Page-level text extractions
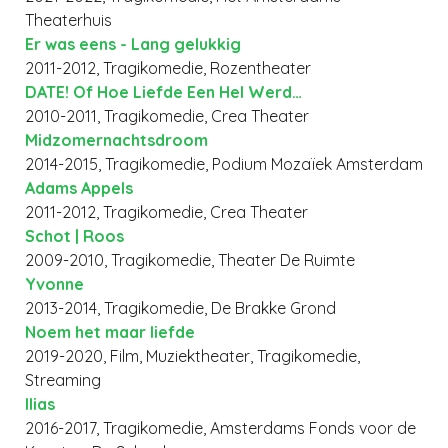
Theaterhuis
Er was eens - Lang gelukkig
2011-2012, Tragikomedie, Rozentheater
DATE! Of Hoe Liefde Een Hel Werd…
2010-2011, Tragikomedie, Crea Theater
Midzomernachtsdroom
2014-2015, Tragikomedie, Podium Mozaïek Amsterdam
Adams Appels
2011-2012, Tragikomedie, Crea Theater
Schot | Roos
2009-2010, Tragikomedie, Theater De Ruimte
Yvonne
2013-2014, Tragikomedie, De Brakke Grond
Noem het maar liefde
2019-2020, Film, Muziektheater, Tragikomedie,
Streaming
Ilias
2016-2017, Tragikomedie, Amsterdams Fonds voor de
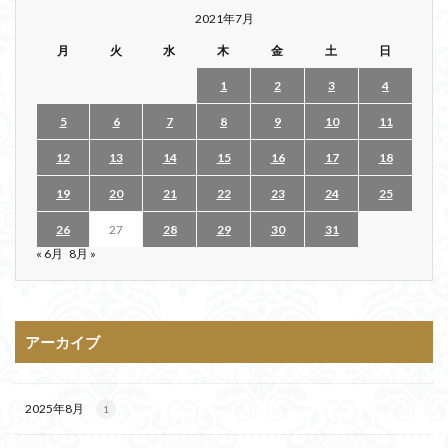
2021年7月
月
火
水
木
金
土
日
1
2
3
4
5
6
7
8
9
10
11
12
13
14
15
16
17
18
19
20
21
22
23
24
25
26
27
28
29
30
31
« 6月
8月 »
アーカイブ
2025年8月
1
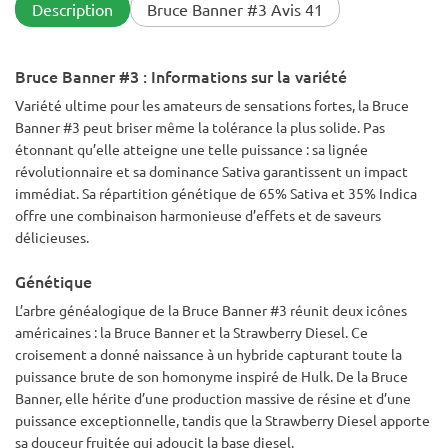
Description
Bruce Banner #3 Avis 41
Bruce Banner #3 : Informations sur la variété
Variété ultime pour les amateurs de sensations fortes, la Bruce
Banner #3 peut briser même la tolérance la plus solide. Pas
étonnant qu’elle atteigne une telle puissance : sa lignée
révolutionnaire et sa dominance Sativa garantissent un impact
immédiat. Sa répartition génétique de 65% Sativa et 35% Indica
offre une combinaison harmonieuse d’effets et de saveurs
délicieuses.
Génétique
L’arbre généalogique de la Bruce Banner #3 réunit deux icônes
américaines : la Bruce Banner et la Strawberry Diesel. Ce
croisement a donné naissance à un hybride capturant toute la
puissance brute de son homonyme inspiré de Hulk. De la Bruce
Banner, elle hérite d’une production massive de résine et d’une
puissance exceptionnelle, tandis que la Strawberry Diesel apporte
sa douceur fruitée qui adoucit la base diesel.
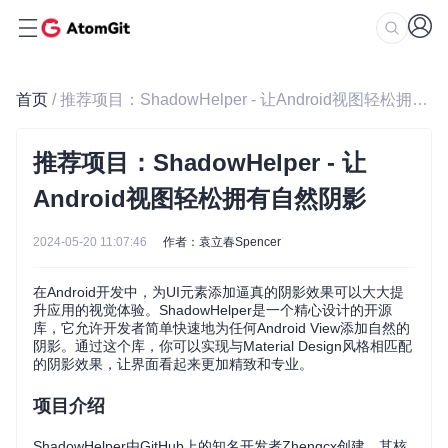
首页
/ 推荐项目：ShadowHelper - 让Android视图轻松拥有自然阴影
推荐项目：ShadowHelper - 让
Android视图轻松拥有自然阴影
2024-05-20 11:07:46
作者：袁立春Spencer
在Android开发中，为UI元素添加逼真的阴影效果可以大大提
升应用的视觉体验。ShadowHelper是一个精心设计的开源
库，它允许开发者简单快速地为任何Android View添加自然的
阴影。通过这个库，你可以实现与Material Design风格相匹配
的阴影效果，让界面看起来更加精致和专业。
项目介绍
ShadowHelper由GitHub上的知名开发者Zhengcx创建，其核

- Exercise description: Drop the images, then copy the data exactly.

- Answer space:
Theaterhuis
Er was eens - Lang gelukkig
2011-2012, Tragikomedie, Rozentheater
DATE! Of Hoe Liefde Een Hel Werd…
2010-2011, Tragikomedie, Crea Theater
Midzomernachtsdroom
2014-2015, Tragikomedie, Podium Mozaïek Amsterdam
Adams Appels
2011-2012, Tragikomedie, Crea Theater
Schot | Roos
2009-2010, Tragikomedie, Theater De Ruimte
Yvonne
2013-2014, Tragikomedie, De Brakke Grond
Noem het maar liefde
2019-2020, Film, Muziektheater, Tragikomedie,
Streaming
Ilias
2016-2017, Tragikomedie, Amsterdams Fonds voor de
2021年7月
月
火
水
木
金
土
日
1
2
3
4
5
6
7
8
9
10
11
12
13
14
15
16
17
18
19
20
21
22
23
24
25
26
27
28
29
30
31
« 6月
8月 »
アーカイブ
2025年8月
1
Description
Bruce Banner #3 Avis 41
Bruce Banner #3 : Informations sur la variété
Variété ultime pour les amateurs de sensations fortes, la Bruce
Banner #3 peut briser même la tolérance la plus solide. Pas
étonnant qu’elle atteigne une telle puissance : sa lignée
révolutionnaire et sa dominance Sativa garantissent un impact
immédiat. Sa répartition génétique de 65% Sativa et 35% Indica
offre une combinaison harmonieuse d’effets et de saveurs
délicieuses.
Génétique
L’arbre généalogique de la Bruce Banner #3 réunit deux icônes
américaines : la Bruce Banner et la Strawberry Diesel. Ce
croisement a donné naissance à un hybride capturant toute la
puissance brute de son homonyme inspiré de Hulk. De la Bruce
Banner, elle hérite d’une production massive de résine et d’une
puissance exceptionnelle, tandis que la Strawberry Diesel apporte
sa douceur fruitée qui adoucit la base diesel.
首页
/ 推荐项目：ShadowHelper - 让Android视图轻松拥有自然阴影
推荐项目：ShadowHelper - 让
Android视图轻松拥有自然阴影
2024-05-20 11:07:46
作者：袁立春Spencer
在Android开发中，为UI元素添加逼真的阴影效果可以大大提
升应用的视觉体验。ShadowHelper是一个精心设计的开源
库，它允许开发者简单快速地为任何Android View添加自然的
阴影。通过这个库，你可以实现与Material Design风格相匹配
的阴影效果，让界面看起来更加精致和专业。
项目介绍
ShadowHelper由GitHub上的知名开发者Zhengcx创建，其核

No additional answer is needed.